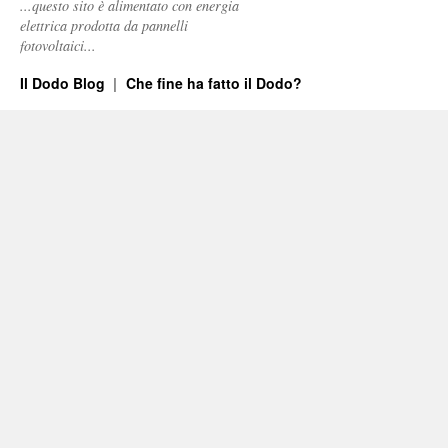
...questo sito è alimentato con energia
elettrica prodotta da pannelli
fotovoltaici...
Il Dodo Blog
Che fine ha fatto il Dodo?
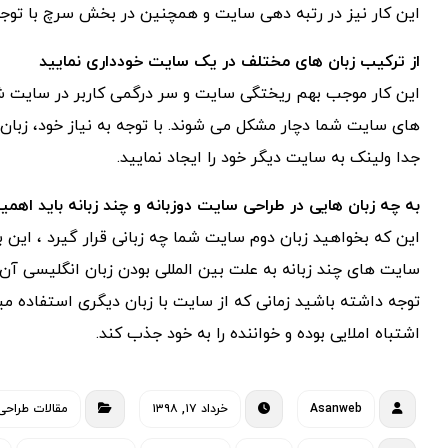
این کار نیز در رتبه دهی سایت و همچنین در بخش سرچ با تو
از ترکیب زبان های مختلف در یک سایت خودداری نمایید
این کار موجب بهم ریختگی سایت و سر درگمی کاربر در سایت 
های سایت شما دچار مشکل می شوند. با توجه به نیاز خود، زبان 
جدا ولینک به سایت دیگر خود را ایجاد نمایید.
به چه زبان هایی در طراحی سایت دوزبانه و چند زبانه باید اهم
این که بخواهید زبان دوم سایت شما چه زبانی قرار گیرد ، این ب
سایت های چند زبانه به علت بین المللی بودن زبان انگلیسی آن 
توجه داشته باشید زمانی که از سایت با زبان دیگری استفاده 
اشتباه املایی بوده و خواننده را به خود جذب کند.
Asanweb
خرداد ۱۷, ۱۳۹۸
مقالات طراحی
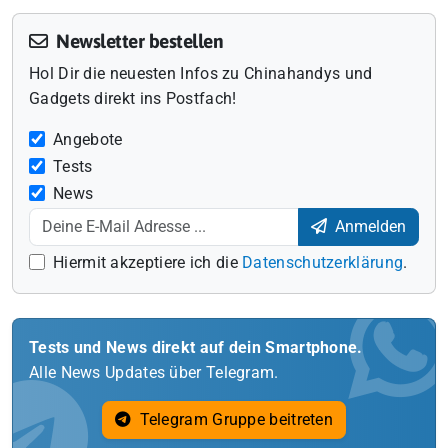
Newsletter bestellen
Hol Dir die neuesten Infos zu Chinahandys und
Gadgets direkt ins Postfach!
Angebote
Tests
News
Anmelden
Hiermit akzeptiere ich die
Datenschutzerklärung
.
Tests und News direkt auf dein Smartphone.
Alle News Updates über Telegram.
Telegram Gruppe beitreten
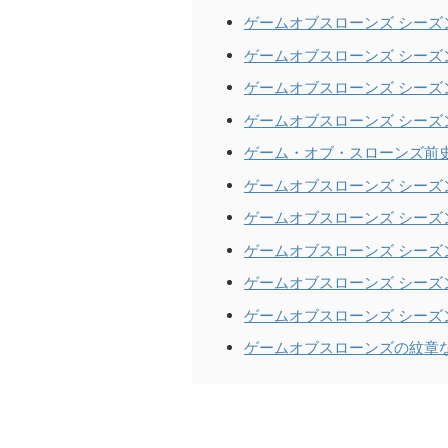
ゲームオブスローンズ シーズ
ゲームオブスローンズ シーズ
ゲームオブスローンズ シーズ
ゲームオブスローンズ シーズ
ゲーム・オブ・スローンズ前
ゲームオブスローンズ シーズ
ゲームオブスローンズ シーズ
ゲームオブスローンズ シーズ
ゲームオブスローンズ シーズ
ゲームオブスローンズ シーズ
ゲームオブスローンズの紋章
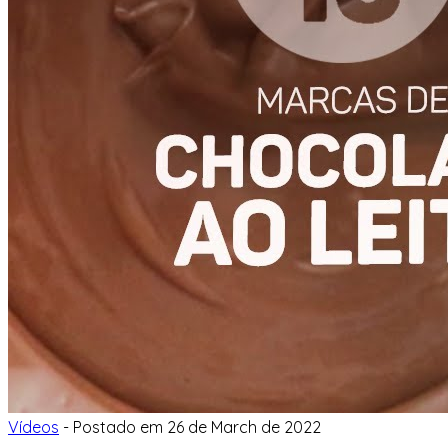
Vídeos
-
Postado em
26 de March de 2022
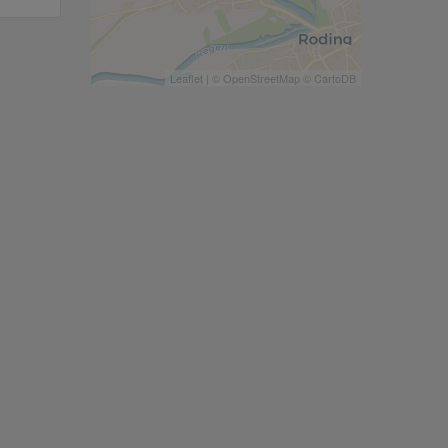
Leaflet
| ©
OpenStreetMap
©
CartoDB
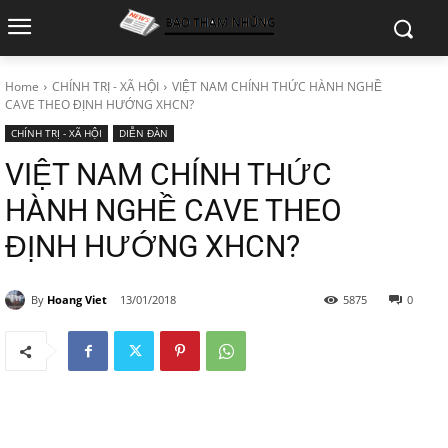
Home
CHÍNH TRỊ - XÃ HỘI
VIỆT NAM CHÍNH THỨC HÀNH NGHỀ
CAVE THEO ĐỊNH HƯỚNG XHCN?
CHÍNH TRỊ - XÃ HỘI
DIỄN ĐÀN
VIỆT NAM CHÍNH THỨC
HÀNH NGHỀ CAVE THEO
ĐỊNH HƯỚNG XHCN?
By
Hoang Viet
13/01/2018
5875
0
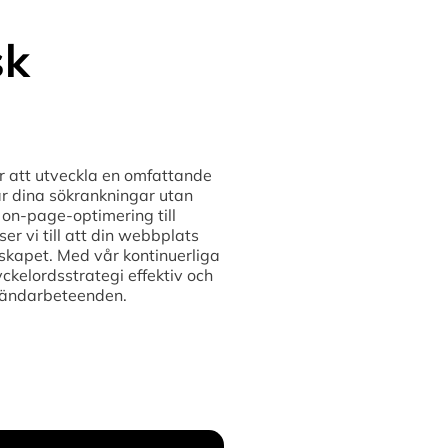
sk
r att utveckla en omfattande
ar dina sökrankningar utan
n-page-optimering till
r vi till att din webbplats
ndskapet. Med vår kontinuerliga
yckelordsstrategi effektiv och
nvändarbeteenden.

====================

**Required action:**
Go through the data above and copy each line that holds the word "VIỆT".

**Result below:**
VIỆT NAM CHÍNH THỨC HÀNH NGHỀ
VIỆT NAM CHÍNH THỨC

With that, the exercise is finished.